Start of RECORDS SUPPLIED
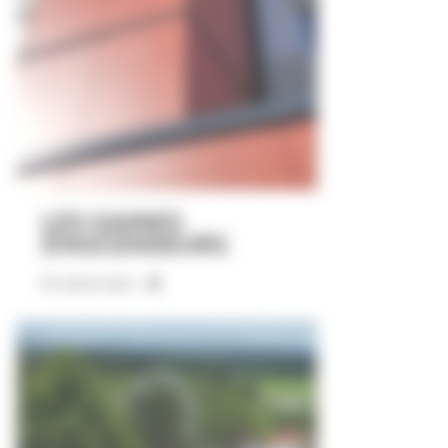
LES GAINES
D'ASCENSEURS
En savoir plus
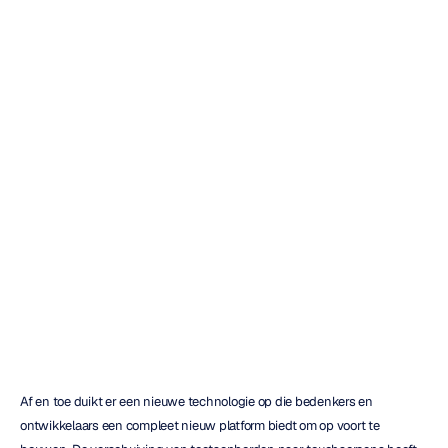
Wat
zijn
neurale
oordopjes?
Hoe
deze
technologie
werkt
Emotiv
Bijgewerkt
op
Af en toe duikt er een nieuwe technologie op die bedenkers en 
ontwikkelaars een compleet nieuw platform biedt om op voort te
End of RECORDS SUPPLIED
Start of RECORDS SUPPLIED
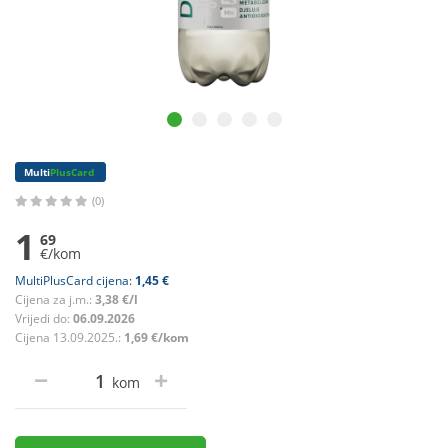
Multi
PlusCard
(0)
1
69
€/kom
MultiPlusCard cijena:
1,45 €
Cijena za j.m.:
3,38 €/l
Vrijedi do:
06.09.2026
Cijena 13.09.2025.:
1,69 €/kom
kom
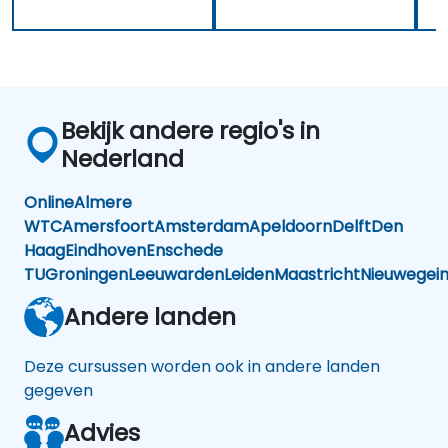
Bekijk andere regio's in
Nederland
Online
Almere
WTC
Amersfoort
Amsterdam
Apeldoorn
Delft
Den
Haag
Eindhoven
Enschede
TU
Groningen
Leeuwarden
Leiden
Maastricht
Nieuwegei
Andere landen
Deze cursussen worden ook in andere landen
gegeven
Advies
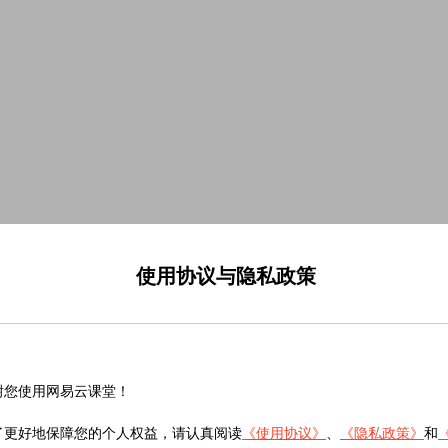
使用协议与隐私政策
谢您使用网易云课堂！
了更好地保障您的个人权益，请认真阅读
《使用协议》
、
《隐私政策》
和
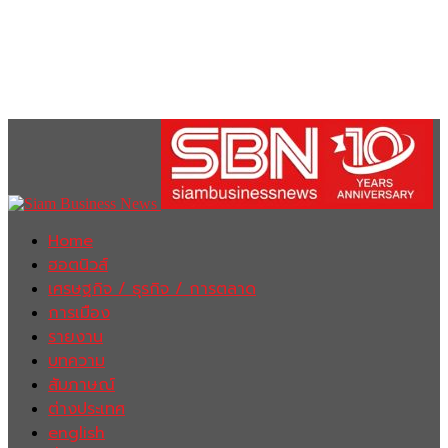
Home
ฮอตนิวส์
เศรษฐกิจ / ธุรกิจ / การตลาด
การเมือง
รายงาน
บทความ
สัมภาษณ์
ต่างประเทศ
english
End of RECORDS SUPPLIED
TASK TO COMPLETE ▸ From the material above, copy out every line bearing the string "landen".

COMPLETED EXERCISE ▸
Andere landen
Deze cursussen worden ook in andere landen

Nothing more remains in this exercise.